Tout comme le vœu de chasteté des prêtres les obligent à se persuader qu’ils n’ont pas besoin de sexe, nous avons fait vœu d’austérité, convaincus que si on pense très fort que l’argent c’est sale et superficiel on n’en aura pas envie. Dans les médias, on fait la chasse au bling-bling. Sarkozy arbore une Rolex et passe ses vacances sur un yacht, c’est un scandale pour un chef d’état, rendez-vous compte ! Dominique Strauss-Kahn et sa femme sont pétés de tunes, pas étonnant qu’il se tape des putes dans des hôtels de luxe, tu parles d’un socialiste ! Alors quand on demande à un enfant : « Qu’est-ce que tu aimerais faire quand tu seras grand ? », on serait presque tenté de le gifler s’il a la malheureuse idée de répondre : « Je veux gagner beaucoup d’argent ». Et quand on passe un entretien d’embauche, à la sempiternelle question : « Où vous voyez-vous dans 10 ans ? », ce serait manquer totalement de correction que de répondre : « Les doigts de pieds en éventail sur un transat en bois exotique d’une plage privée aux Seychelles ». De temps à autre, on nous balance des sondages nous confortant dans le contentement d’un quotidien bourré de factures et de découverts à la banque. Ainsi, on a appris récemment que les gagnants du loto apprécieraient moins les petits plaisirs de la vie que les gens aux revenus modestes.

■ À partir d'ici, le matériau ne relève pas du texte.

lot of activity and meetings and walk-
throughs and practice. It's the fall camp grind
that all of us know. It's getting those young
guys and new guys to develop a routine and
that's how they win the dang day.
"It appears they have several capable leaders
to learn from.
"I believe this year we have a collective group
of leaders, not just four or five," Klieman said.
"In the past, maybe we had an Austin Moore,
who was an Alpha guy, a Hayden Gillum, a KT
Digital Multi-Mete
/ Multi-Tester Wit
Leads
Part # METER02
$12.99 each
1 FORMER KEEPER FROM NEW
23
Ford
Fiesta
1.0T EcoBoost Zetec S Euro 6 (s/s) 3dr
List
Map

Normal, puisqu’ils apprécient aussi de grands plaisirs.
Mais, paradoxalement, s’il n’est pas socialement admis de parler de ses idéaux pécuniaires, il n’est pas non plus admis de mentionner ses problèmes financiers. Si votre porte-monnaie est aussi fourni que le désert de Gobi, n’en parlez pas. Si vos potes vous proposent un resto samedi prochain, mieux vaut répondre en cas d’impossibilité budgétaire que vous êtes désolé, mais que vous participez à une marche nocturne pour observer les étoiles, ils comprendront. Vous ferez ainsi d’une pierre deux coups : vous montrerez ainsi notre attachement aux petits plaisirs de la vie et éviterez assez habilement de passer pour un pauvre qu’ils auraient été obligés d’inviter et à qui ils n’auraient plus rien proposé par la suite. Les pauvres coûtent cher et ne sont pas fun en soirée, alors que les fans d’astronomie et de randonnée le sont beaucoup plus.

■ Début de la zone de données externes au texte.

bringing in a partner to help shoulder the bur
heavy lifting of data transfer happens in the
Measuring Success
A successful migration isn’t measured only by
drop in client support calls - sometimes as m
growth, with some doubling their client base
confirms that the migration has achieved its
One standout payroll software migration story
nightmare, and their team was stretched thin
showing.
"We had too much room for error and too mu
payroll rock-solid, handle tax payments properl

Je me rappelle d’un ancien collègue, qui, loin de toutes ces préoccupations, m’avait dit un jour : « Je suis né pour être riche ». Ma première réaction fut de penser qu’il n’avait aucun sens des réalités et qu’il était totalement inconvenant de brandir ostensiblement cette certitude devant une stagiaire non rémunérée. Maintenant, je réalise qu’il assumait sans complexe ce que beaucoup d’entre nous refoulent : avoir de l’argent pour s’acheter des propriétés avec piscine, jacuzzi et hammam ; pour faire du shopping à New-York le samedi et un real brunch à Londres le dimanche matin ; pour offrir à nos enfants une fontaine de chocolat digne du bassin d’Apollon du château de Versailles ; pour s’acheter une voiture accordée à chacun de nos sacs à main, pour gâter nos arrière-petits-cousins qu’on ne connaît même pas, pour faire la teuf, pour ne rien faire, pour s’offrir la contemplation de la Joconde en solitaire alors que tellement de gens se bousculent pour l’apercevoir ; pour se faire le nez, les pommettes, la bouche et la poitrine d’Angelina Jolie ; pour faire successivement Sciences Po, médecine, l’Ensba et HEC… L’autre jour, j’ai remarqué avec horreur que mes mains s’étaient élargies. N’ayant pas pris de poids récemment et ne souffrant pas d’arthrose digitale, je me suis empressée d’en faire part de mon désarroi à une amie qui m’a dit : « C’est normal, c’est à force de faire le ménage et la vaisselle, CQFD ! ». Alors je l’avoue, oui, j’ai plusieurs fois pensé que j’aimerais être riche et je le ferai encore. Et cette fois-là, j’ai rêvé d’avoir une grande maison avec du personnel pour que je puisse glander et retrouver des mains douces et fines.